In this variant, we will store all three col, row and value, in one Node and only one AVL Tree will be created ( therefore, every value will be stored by one AVL Tree).
The comparison between Nodes can be done using both col and row values while giving more priority to one than the other,

Giving more priority to:

  • col

If we look at some values while giving priority to col for comparisons, then it looks something like,
A1 < A2 < A3 ... < B1 ... < C1 ...
So, you see no matter what row you select in A it will always be less than the Bn.

  • row

Like col, if we give priority to row then all A1, B1, C1, ... will be less than the A2, B2, C2,...
And if said in short any x1 will be less than any x2 and so on.

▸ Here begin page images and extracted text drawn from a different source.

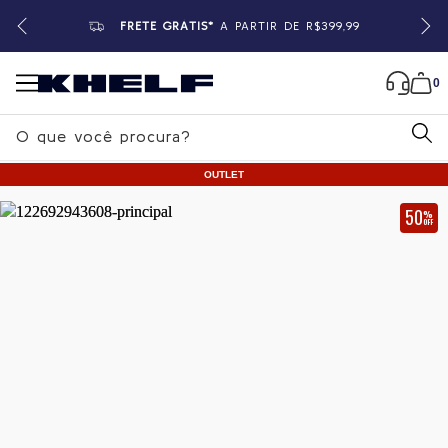
FRETE GRÁTIS*
A PARTIR DE R$399,99
0
B
u
OUTLET
s
c
50
%
OFF
a
Home
|
Feminino
|
Moletons
r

Well, here I'm not sure what kind of difference there will be in performance, but we're going to choose to give more priority to the column because it would separate every row into different Sub-Tree of a column.

2. Nested-Tree

Another way to do this is to have a different AVL Tree for column and row. Every Node in AVL Tree for column need to contain a pointer to the AVL Tree of rows and this Tree for row contains Cells of the Spreadsheet.
You might notice that structure of this is not different than the above One Tree while we're giving priority to the col.

Operations

Now let's discuss how to implement this thing, well, we're going to look at the Nested-Tree, because if you want to implement the One-Tree method then we would need to implement the whole AVL Tree instead of using an already built one or maybe you could try features like such as operator overloading or any feature that a programming language might provide.
Therefore, for now, let's just only focus on Nested one.

Inserting a value

For this, we would need row, col, and value
the first step would be, to see if col is available or not,

  • if it is available then, use the pointer to the Tree of row and insert the Node for the row with the value
  • And if it's not available then, create an AVL Tree with root Node of row which contains value and then insert the Tree pointer in the Tree of column.

pseudocode

get row col value

if Columns.has(col):
    Rows = Columns.get(col)
    Rows.insert(Node(row, Cell(value)))
else:
    Rows = Tree()
    Rows.insert(Node(row, Cell(value))
    Columns.insert(Node(col, Row))
Deleting a value

Deleting a value in this is simpler than Inserting a value,
We will only need row and col of the Cell we need to delete.
First, we need to search the Node for col in Columns's Tree and then check if the Rows Tree have only one row that we need to delete then, delete the Node for col in Columns Tree directly or else only delete the Node Rows's Tree.

Pseudocode

get row col
global Columns

if Columns.has(col):
    Rows = Columns.get(col)
    if Rows.len() == 1:
        Columns.delete(col)
    else:
        Rows.delete(row)
Searching a value

Since we're finding a value, therefore, we need the value for this operation.
After we have value we need to look at every Node in every Rows Tree and check if the Node has the value we need.
This operation would be easier to do, if your AVL Tree is made up of an array since, you have to only iterate through it, else if it's made up of Nodes pointing to their children then you will require more codes to do this.
We will look at both of these.

  1. If Tree is Array
    Pseudocode
get value
global Columns

for col in range(len(Columns)):
    for row in range(len(Columns[col].rows)):
        if Columns[col].rows[row].value == value:
            return(col, row)

  1. If Tree is Nodes
    Pseudocode
get value
global Columns

class Tree:
    # This is generator which will run recursively
    # provides the next node everytime it's called.
    def next(self):
        if self.left is not Null:
            yield self.left
            self.left.next()
        if self.right is not Null:
            yield self.right
            self.right.next()
            
for _ in range(Columns.len()):
    node = Columns.next()
    (col, Rows) = node.col, node.rows
    for _ in range(Rows.len()):
        node = Rows.next()
        if value == node.value:
            return (col, node.row)
Complexities
  • Space : O(N)
  • Insert : O(logN))
  • Delete : O(logN)
  • Search : O(N)
  • Access : O(logN)
Extras

Well, we're done here, but I will consider the above concepts are hard to understand, and for that, I have written examples in python for all the concepts mentioned above in this repo.